Economist's Commentary: February 22, 2008
Chain Reaction
By Lawrence Yun, Chief Economist
The inventory of homes listed for sale is very high, with about 4 million existing homes and nearly 500,000 new homes on the market. With the spring season just around the corner, when more homes get newly listed, inventory will undoubtedly rise further. High inventory is a big concern because it will further pressure home prices to fall (or lower the price growth in healthier local markets). Falling home prices will cut housing equity and as a result can cut into consumer spending. Consumers have been resilient to date — though decelerating in the fourth quarter of 2007 with spending rising 2.0% (annualized increase) rather than the better than 3% pace of the prior three years. Concerns are related to the future. Consumer spending is derived from two sources of funds — people's paychecks and from gains in asset valuations of financial and tangible assets.
Paycheck disbursement has been quite good. The total salary and wage disbursement was $6.4 trillion in 2007, up $350 billion from 2006 and an additional $350 billion from 2005. However, the stock market has been volatile, while the median home prices fell 1.4% in 2007, shaving off $290 billion off housing equity, in my estimate (housing equity fell by $160 billion from its peak to the third quarter of 2007, according to the latest data from the Federal Reserve, and increased by $2.9 trillion from five years ago to current when looking at the housing boom years).
For many who purchased prior to the housing market boom, they are doing quite well, even with recent price declines. However, the decline is particularly stressful for those recent home buyers who purchased in declining markets. As a result, a shaving off of $290 billion is likely to result in a consumer spending reduction to the tune of about $25 to $35 billion, based on a reasonable assumption of research papers pointing to a drop of 8 to 15 cents per dollar on housing wealth spending. With inventory expected to climb through the spring season and possibly into early summer months, the bloated inventory can further pressure prices to go down and even further negatively impact consumer spending.
Billion and trillion dollar figures are sometimes difficult to comprehend so a comparison context may be needed. $100 billion would correspond to about $1,000 per household in the U.S. A recent fiscal stimulus package was a bit over $150 billion. Post-Katrina rebuilding spending in New Orleans totaled a bit over $100 billion.
It is also possible that inventory could fall notably over the next six months. A vacant home listed for sale always applies downward pressure on home prices. The opportunity cost of carrying a vacant home is high. Thanks to homebuilders having dramatically cut production, the inventories of new homes on the market — which are vacant by definition, have trended down over the past year and a half. It peaked at 573,000 in July 2006 and now stands at 495,000. The decline, however, is small in relation to the total inventory of about 4.5 million homes on the market and well above the 300,000 to 400,000 range for new home inventory prior to the housing boom years.

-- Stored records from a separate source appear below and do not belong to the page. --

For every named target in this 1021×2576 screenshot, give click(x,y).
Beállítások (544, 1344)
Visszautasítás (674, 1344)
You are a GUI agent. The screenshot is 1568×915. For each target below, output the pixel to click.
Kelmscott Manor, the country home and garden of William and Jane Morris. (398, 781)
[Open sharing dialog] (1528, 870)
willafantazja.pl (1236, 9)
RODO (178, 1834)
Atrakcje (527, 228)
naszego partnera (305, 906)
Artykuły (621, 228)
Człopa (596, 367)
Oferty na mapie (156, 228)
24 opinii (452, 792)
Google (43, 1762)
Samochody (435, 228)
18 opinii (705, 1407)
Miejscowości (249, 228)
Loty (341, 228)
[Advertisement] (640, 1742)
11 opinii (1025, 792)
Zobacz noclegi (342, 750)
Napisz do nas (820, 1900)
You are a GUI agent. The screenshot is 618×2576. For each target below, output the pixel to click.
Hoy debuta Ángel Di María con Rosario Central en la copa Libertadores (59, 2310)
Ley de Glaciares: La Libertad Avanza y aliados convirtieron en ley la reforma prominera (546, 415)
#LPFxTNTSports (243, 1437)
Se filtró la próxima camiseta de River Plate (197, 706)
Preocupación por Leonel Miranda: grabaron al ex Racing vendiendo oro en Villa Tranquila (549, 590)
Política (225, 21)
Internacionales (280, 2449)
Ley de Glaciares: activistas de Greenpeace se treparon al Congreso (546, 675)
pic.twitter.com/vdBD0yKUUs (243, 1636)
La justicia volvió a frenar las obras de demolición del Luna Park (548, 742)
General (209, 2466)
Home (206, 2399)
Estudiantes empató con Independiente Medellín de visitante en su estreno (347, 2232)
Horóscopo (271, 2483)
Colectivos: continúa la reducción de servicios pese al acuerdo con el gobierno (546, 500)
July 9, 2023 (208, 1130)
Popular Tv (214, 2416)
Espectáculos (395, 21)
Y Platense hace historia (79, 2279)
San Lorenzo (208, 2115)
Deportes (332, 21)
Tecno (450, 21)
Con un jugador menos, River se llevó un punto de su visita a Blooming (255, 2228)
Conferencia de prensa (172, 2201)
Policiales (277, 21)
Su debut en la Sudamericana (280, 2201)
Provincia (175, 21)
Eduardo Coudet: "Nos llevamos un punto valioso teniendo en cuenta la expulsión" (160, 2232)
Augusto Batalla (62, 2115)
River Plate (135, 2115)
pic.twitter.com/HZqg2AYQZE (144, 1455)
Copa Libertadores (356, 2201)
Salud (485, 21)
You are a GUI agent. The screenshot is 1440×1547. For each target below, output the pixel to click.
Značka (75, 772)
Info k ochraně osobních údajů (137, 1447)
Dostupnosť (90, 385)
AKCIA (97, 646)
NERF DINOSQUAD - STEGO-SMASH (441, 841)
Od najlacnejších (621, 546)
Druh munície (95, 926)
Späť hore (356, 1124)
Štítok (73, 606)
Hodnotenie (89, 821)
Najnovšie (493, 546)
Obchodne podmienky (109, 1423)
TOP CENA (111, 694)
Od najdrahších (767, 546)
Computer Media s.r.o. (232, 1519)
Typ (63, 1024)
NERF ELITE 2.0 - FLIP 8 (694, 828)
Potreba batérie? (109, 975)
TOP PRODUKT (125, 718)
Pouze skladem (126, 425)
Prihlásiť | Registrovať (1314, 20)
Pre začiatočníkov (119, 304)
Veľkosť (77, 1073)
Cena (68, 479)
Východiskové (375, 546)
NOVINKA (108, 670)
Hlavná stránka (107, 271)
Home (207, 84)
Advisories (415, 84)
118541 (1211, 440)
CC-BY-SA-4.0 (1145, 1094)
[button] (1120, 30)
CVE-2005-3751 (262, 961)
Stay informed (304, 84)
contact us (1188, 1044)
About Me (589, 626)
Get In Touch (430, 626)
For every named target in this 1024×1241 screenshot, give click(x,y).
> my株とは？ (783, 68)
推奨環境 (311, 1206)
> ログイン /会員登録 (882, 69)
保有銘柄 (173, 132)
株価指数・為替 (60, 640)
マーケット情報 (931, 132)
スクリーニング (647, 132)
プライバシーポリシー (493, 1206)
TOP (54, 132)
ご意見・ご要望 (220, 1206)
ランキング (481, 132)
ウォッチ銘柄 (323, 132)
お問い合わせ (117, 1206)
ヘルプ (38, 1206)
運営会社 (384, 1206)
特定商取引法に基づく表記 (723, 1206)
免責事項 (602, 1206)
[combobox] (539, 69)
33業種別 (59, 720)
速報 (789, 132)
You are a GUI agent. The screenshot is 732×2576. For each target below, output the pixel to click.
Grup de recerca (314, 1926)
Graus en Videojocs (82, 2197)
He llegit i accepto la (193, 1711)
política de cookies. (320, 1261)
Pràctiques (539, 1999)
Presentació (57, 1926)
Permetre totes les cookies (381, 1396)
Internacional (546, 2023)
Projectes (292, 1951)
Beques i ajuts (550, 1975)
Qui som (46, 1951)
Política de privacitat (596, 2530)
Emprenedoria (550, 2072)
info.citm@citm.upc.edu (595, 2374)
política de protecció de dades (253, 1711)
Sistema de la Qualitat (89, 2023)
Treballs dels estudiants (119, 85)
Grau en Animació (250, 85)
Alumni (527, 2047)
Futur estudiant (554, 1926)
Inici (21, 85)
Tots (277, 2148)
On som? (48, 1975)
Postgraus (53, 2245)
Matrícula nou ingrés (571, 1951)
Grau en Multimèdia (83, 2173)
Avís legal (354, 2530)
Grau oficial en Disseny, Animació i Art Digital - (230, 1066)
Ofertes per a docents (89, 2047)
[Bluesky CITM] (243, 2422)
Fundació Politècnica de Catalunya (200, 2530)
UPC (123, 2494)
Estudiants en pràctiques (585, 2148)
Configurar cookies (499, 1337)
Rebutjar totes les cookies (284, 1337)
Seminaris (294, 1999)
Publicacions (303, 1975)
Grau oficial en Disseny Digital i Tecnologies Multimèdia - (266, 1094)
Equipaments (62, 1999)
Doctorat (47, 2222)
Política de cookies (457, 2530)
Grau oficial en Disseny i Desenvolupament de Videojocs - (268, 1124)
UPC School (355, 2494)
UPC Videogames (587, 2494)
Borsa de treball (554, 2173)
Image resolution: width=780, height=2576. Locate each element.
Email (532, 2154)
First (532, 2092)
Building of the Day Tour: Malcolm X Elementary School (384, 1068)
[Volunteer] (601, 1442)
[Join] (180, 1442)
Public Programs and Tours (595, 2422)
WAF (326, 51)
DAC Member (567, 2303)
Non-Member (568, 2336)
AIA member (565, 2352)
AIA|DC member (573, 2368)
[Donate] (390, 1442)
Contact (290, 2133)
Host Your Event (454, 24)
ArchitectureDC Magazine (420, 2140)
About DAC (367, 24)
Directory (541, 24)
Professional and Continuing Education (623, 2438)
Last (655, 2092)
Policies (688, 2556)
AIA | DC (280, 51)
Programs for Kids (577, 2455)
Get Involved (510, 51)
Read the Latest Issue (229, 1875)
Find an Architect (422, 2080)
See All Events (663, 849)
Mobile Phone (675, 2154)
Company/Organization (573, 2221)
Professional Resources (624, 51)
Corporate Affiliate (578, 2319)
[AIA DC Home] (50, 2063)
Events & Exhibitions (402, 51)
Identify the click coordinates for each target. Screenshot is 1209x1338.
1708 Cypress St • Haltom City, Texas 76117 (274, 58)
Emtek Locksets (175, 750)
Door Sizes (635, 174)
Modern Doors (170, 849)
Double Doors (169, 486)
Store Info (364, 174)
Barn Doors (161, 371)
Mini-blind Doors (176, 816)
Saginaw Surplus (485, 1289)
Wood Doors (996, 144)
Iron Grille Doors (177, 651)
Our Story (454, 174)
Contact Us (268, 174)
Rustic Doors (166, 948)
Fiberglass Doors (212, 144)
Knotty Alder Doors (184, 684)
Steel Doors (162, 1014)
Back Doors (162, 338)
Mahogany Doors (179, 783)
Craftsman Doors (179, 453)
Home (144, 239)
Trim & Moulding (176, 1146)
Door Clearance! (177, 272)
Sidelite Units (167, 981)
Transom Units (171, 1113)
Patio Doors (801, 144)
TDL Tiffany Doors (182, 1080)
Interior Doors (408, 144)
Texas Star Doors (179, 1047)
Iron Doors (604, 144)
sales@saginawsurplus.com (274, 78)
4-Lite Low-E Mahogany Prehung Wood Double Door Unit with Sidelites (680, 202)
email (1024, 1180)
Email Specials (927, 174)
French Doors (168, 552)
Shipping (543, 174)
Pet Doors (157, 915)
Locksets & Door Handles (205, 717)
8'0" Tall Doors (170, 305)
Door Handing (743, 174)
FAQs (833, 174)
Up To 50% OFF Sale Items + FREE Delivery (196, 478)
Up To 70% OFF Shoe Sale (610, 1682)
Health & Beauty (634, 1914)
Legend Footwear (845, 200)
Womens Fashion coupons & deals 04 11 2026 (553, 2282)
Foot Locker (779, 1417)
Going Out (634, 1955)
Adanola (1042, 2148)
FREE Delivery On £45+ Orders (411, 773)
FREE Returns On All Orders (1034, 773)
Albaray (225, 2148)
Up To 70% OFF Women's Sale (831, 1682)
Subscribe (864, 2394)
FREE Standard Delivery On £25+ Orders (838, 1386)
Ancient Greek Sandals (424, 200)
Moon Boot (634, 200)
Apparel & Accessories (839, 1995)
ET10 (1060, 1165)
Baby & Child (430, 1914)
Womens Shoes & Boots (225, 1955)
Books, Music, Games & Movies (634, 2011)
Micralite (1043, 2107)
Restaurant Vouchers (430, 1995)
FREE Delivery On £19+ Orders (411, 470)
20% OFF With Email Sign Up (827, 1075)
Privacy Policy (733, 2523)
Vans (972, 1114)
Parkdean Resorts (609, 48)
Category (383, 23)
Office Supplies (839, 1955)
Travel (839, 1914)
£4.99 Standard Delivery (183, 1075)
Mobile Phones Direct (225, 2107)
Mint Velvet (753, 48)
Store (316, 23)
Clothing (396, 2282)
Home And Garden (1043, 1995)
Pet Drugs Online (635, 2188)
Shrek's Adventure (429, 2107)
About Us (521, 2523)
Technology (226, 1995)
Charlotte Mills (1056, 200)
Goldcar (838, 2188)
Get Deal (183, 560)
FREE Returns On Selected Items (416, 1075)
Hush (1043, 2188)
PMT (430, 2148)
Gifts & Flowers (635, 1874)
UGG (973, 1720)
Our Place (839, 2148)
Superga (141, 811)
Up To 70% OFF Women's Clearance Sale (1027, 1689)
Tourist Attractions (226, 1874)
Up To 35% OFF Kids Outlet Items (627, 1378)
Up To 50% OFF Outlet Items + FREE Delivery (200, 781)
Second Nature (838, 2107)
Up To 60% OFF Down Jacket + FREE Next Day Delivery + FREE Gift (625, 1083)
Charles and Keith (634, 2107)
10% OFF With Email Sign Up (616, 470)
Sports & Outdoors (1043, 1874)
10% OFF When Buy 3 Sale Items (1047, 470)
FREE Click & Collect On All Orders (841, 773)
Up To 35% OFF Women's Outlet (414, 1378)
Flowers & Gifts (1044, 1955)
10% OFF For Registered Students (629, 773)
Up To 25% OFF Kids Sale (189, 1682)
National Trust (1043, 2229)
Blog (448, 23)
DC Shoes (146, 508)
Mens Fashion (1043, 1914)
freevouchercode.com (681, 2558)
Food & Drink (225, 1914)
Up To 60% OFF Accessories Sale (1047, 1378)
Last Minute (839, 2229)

The big inventory adjustment needs to take place on the existing home inventory. The homeowner vacancy rate has climbed from a historically stable rate of 1.7% in 2004 to 2.7% in 2007. However, a vast number of existing homes on the market is not vacant. Our survey of REALTOR® members about their client's listed home shows that nearly half want to sell the home for traditional reasons of job relocation, marriages, and divorces. An additional 27% indicated listing the home for wanting to trade up, but only if the current home is sold. In other words, a vast majority of existing home inventory is also a reflection of high potential housing demand. A sale will trigger a home purchase. Therefore, what is needed is some trigger to start the process of more and more home sales.
What could be the trigger that sets in motion the chain reaction?
- Buyer confidence and psychology could return at any time due to very attractive mortgage rates.
- Home prices in some markets have fallen very fast. Several Florida and California markets have experienced a15% to 20% decline in home price. Lower prices may entice buyers into the market place — if they believe most of the price declines have already occurred.
- Sales could begin to pick up in many coastal markets as a result of a higher loan limit that will go into effect in a month or two and that in turn would signal an end to the housing slide, thereby boosting consumer confidence even in areas not needing a jumbo loan.
- A financial incentive to first-time homebuyers. Perhaps, a bold move by the government - a second stimulus package - to provide tax credit or down-payment assistance for first-time homebuyers could quickly help stabilize the housing market and the rising absorption can quickly end foreclosure problems. A time limit set to the end of the year should be placed to assure people do not wait on the fence. It can be in the amount of $5,000 to $8,000, which in my estimate translates into a government tab of $10 to $15 billion. This is rather modest sum compared to other government expenditures.
Independent of government policy, it is possible that (1), (2), and (3) could bring buyers back into the marketplace. But guaranteed insurance on housing market recovery can be made from implementing (4).
This is one in a series of commentaries by the Research staff of the National Association of REALTORS®.